Trafigura and Yara International explore clean ammonia usage

Shipping
fuel
Decarbonisation
ammonia
Dominic Ellis
2 min
Commodity trading company Trafigura and Yara International sign MoU to explore developing ammonia as a clean fuel in shipping

Independent commodity trading company Trafigura and Yara International have signed an MoU to explore developing ammonia as a clean fuel in shipping and ammonia fuel infrastructure.

Reducing shipping emissions is a vital component of the fight against global climate change, yet Greenhouse Gas emissions from the global maritime sector are increasing - and at odds with the IMO's strategy to cut absolute emissions by at least 50% by 2050. 

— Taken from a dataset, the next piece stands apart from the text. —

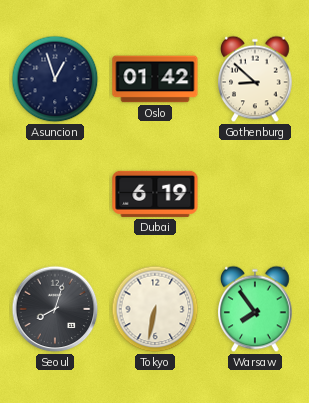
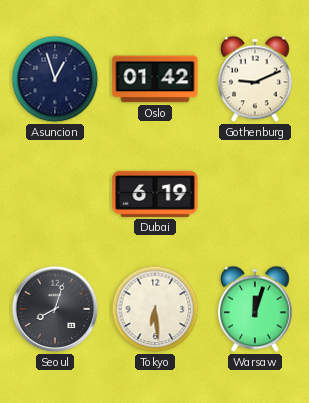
Gothenburg: 8:52 -> 9:11
Tokyo: 6:32 -> 6:29
Warsaw: 7:54 -> 12:03
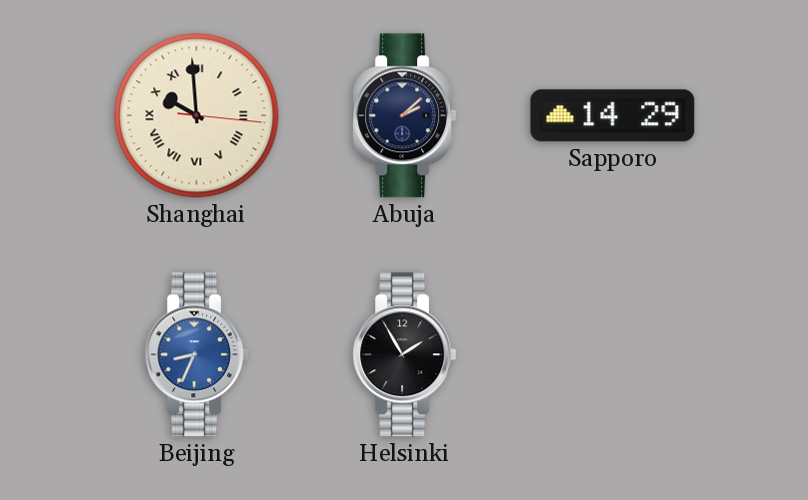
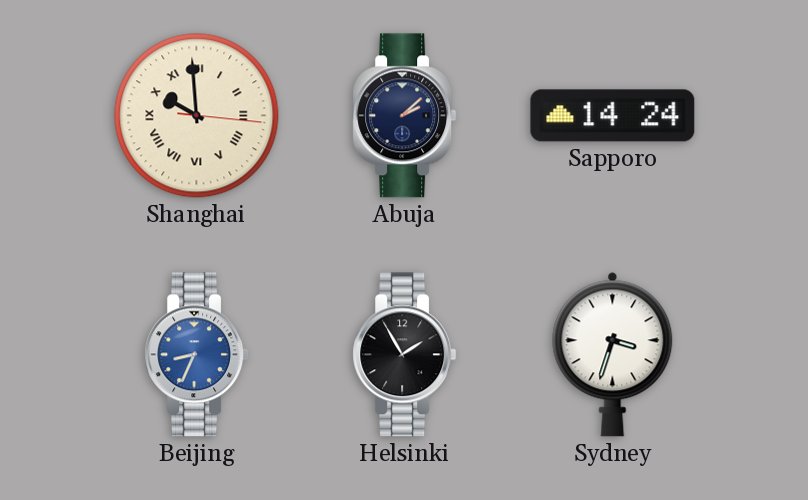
Sapporo: 14:29 -> 14:24
Sydney: none -> 3:33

How more than 70,000 ships can decrease their reliance on carbon-based sources is one of transport's most pressing decarbonisation challenges.

Yara and Trafigura intend to collaborate on initiatives that will establish themselves in the clean ammonia value chain. Under the MoU announced today, Trafigura and Yara intend to work together in the following areas:

  • The supply of clean ammonia by Yara to Trafigura Group companies
  • Exploration of joint R&D initiatives for clean ammonia application as a marine fuel
  • Development of new clean ammonia assets including marine fuel infrastructure and market opportunities

Magnus Krogh Ankarstrand, President of Yara Clean Ammonia, said the agreement is a good example of cross-industry collaboration to develop and promote zero-emission fuel in the form of clean ammonia for the shipping industry. "Building clean ammonia value chains is critical to facilitate the transition to zero emission fuels by enabling the hydrogen economy – not least within trade and distribution where both Yara and Trafigura have leading capabilities. Demand and supply of clean ammonia need to be developed in tandem," he said.  

There is a growing consensus that hydrogen-based fuels will ultimately be the shipping fuels of the future, but clear and comprehensive regulation is essential, according to Jose Maria Larocca, Executive Director and Co-Head of Oil Trading for Trafigura.

Ammonia has a number of properties that require "further investigation," according to Wartsila. "It ignites and burns poorly compared to other fuels and is toxic and corrosive, making safe handling and storage important. Burning ammonia could also lead to higher NOx emissions unless controlled either by aftertreatment or by optimising the combustion process," it notes.

Trafigura has co-sponsored the R&D of MAN Energy Solutions’ ammonia-fuelled engine for maritime vessels, has performed in-depth studies of transport fuels with reduced greenhouse gas emissions, and has published a white paper on the need for a global carbon levy for shipping fuels to be introduced by International Maritime Organization.

Oslo-based Yara produces roughly 8.5 million tonnes of ammonia annually and employs a fleet of 11 ammonia carriers, including 5 fully owned ships, and owns 18 marine ammonia terminals with 580 kt of storage capacity – enabling it to produce and deliver ammonia across the globe.

It recently established a new clean ammonia unit to capture growth opportunities in emission-free fuel for shipping and power, carbon-free fertilizer and ammonia for industrial applications.